• Exercise instructions
Give the records back exactly as written, but without the images.

• Source material

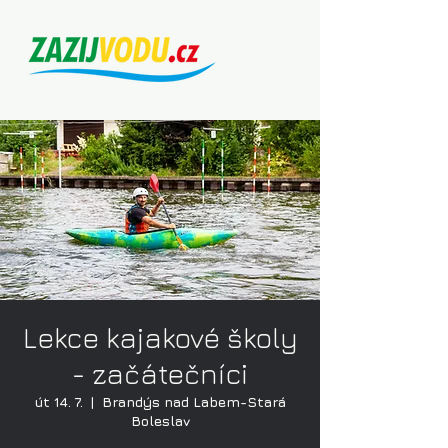
Lekce kajakové školy
- začátečníci
út 14. 7.
  |  
Brandýs nad Labem-Stará
Boleslav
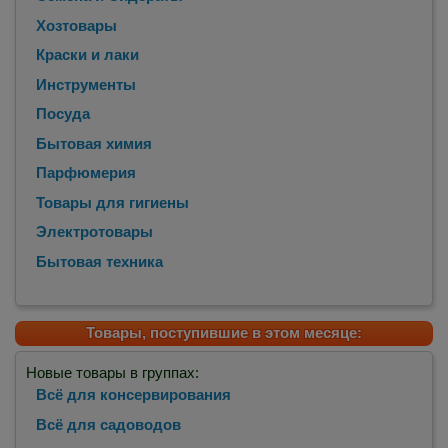
Хозтовары
Краски и лаки
Инструменты
Посуда
Бытовая химия
Парфюмерия
Товары для гигиены
Электротовары
Бытовая техника
Товары, поступившие в этом месяце:
Новые товары в группах:
Всё для консервирования
Всё для садоводов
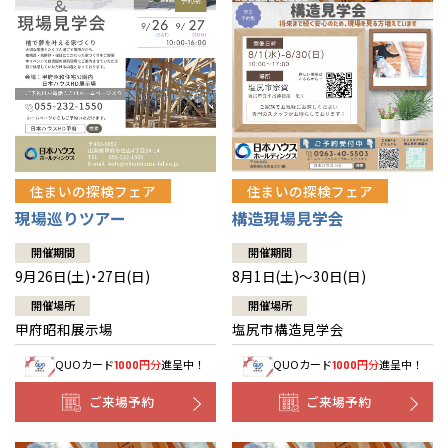
住まいの探検フェア
住まいの探検フェア
構造現場見学会
現場巡りツアー
開催期間
開催期間
8月1日(土)～30日(日)
9月26日(土)・27日(日)
開催場所
開催場所
塩尻市構造見学会
甲府昭和展示場
QUOカード
円分
進呈中！
QUOカード
円分
進呈中！
1000
1000
ご来場予約
ご来場予約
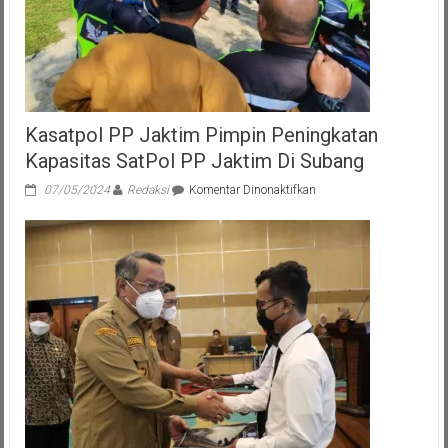
Kasatpol PP Jaktim Pimpin Peningkatan
Kapasitas SatPol PP Jaktim Di Subang
pada
07/05/2024
Redaksi
Komentar Dinonaktifkan
Kasatpol
PP
Jaktim
Pimpin
Peningkatan
Kapasitas
SatPol
PP
Jaktim
Di
Subang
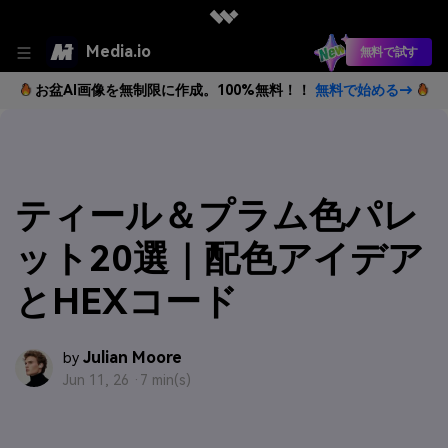
Media.io
無料で試す
お盆AI画像を無制限に作成。100%無料！！
無料で始める→
ティール＆プラム色パレ
ット20選｜配色アイデア
とHEXコード
Julian Moore
by
Jun 11, 26 ·
7 min(s)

• Reply
Lekce kajakové školy
- začátečníci
út 14. 7.
  |  
Brandýs nad Labem-Stará
Boleslav
Хозтовары
Краски и лаки
Инструменты
Посуда
Бытовая химия
Парфюмерия
Товары для гигиены
Электротовары
Бытовая техника
Товары, поступившие в этом месяце:
Новые товары в группах:
Всё для консервирования
Всё для садоводов
住まいの探検フェア
住まいの探検フェア
構造現場見学会
現場巡りツアー
開催期間
開催期間
8月1日(土)～30日(日)
9月26日(土)・27日(日)
開催場所
開催場所
塩尻市構造見学会
甲府昭和展示場
QUOカード
円分
進呈中！
QUOカード
円分
進呈中！
1000
1000
ご来場予約
ご来場予約
Kasatpol PP Jaktim Pimpin Peningkatan
Kapasitas SatPol PP Jaktim Di Subang
pada
07/05/2024
Redaksi
Komentar Dinonaktifkan
Kasatpol
PP
Jaktim
Pimpin
Peningkatan
Kapasitas
SatPol
PP
Jaktim
Di
Subang
Media.io
無料で試す
お盆AI画像を無制限に作成。100%無料！！
無料で始める→
ティール＆プラム色パレ
ット20選｜配色アイデア
とHEXコード
Julian Moore
by
Jun 11, 26 ·
7 min(s)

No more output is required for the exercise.